10AMAZING JOURNEY|SPARKS
70年2月14日、英国のリーズ大学でのライヴ録音。前年5月に発表したロック・オペラ『トミー』からの2曲のメドレー。ライヴでの再現が容易な曲ではないが、彼らは爆発的な演奏を披露している。特に終盤のインストゥルメンタル・パートが素晴らしい。
11SUMMERTIME BLUES
70年2月14日、英国のリーズ大学でのライヴ録音。エディ・コクランの……というよりも、これはすでにザ・フーの「サマータイム・ブルース」。
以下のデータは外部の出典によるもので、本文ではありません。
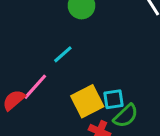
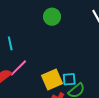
cyan line: (63, 54) -> (10, 43), moved, turned -64

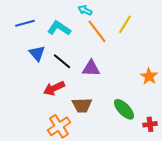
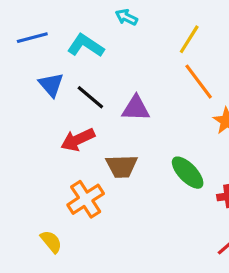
orange line: (97, 31) -> (199, 82), moved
百万匹のスズメバチが巨大な斧と化して敵に襲いかかるさまを連想させるそのサウンドはザ・フーならでは。
12SHAKING ALL OVER
70年2月14日、英国のリーズ大学でのライヴ録音。ザ・フーとほぼ同期のザ・パイレーツの全英No.1ヒットのカヴァー。キースやピートも大暴れだが、ジョンの饒舌なリード・ベースがバンドを先導している。ロジャーの雄々しいヴォーカルも素晴らしい。
13MY GENERATION
70年2月14日、英国のリーズ大学でのライヴ録音。稀代のモッズ讃歌からベース・ソロやギター・ソロを経て『トミー』のクライマックスへと移行し、さらに過激なインストゥルメンタル・パートへと進攻する。世界で最もゴージャスなロック・メドレーかもしれない。
14MAGIC BUS
70年2月14日、英国のリーズ大学でのライヴ録音。ボ・ディドリー風ジャングル・ビートのこの奇妙なヒット曲がライヴのクライマックスにふさわしいかどうかはともかく、ザ・フーはどんな曲でも最高のライヴ・ナンバーに変えてしまう魔法をもっている。